Provided material START
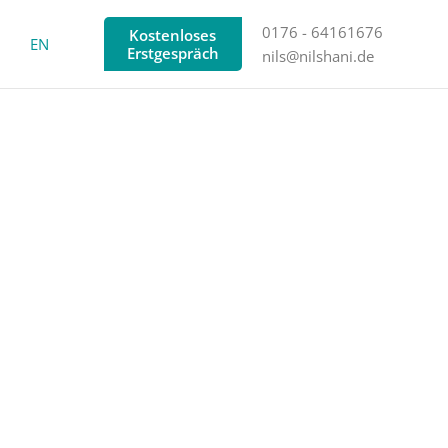
0176 - 64161676
Kostenloses
EN
Erstgespräch
nils@nilshani.de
Provided material END
- Task details: Each line of the data above needs to be retyped as it is, without any picture.

- Solution for this task:
0176 - 64161676
Kostenloses
EN
Erstgespräch
nils@nilshani.de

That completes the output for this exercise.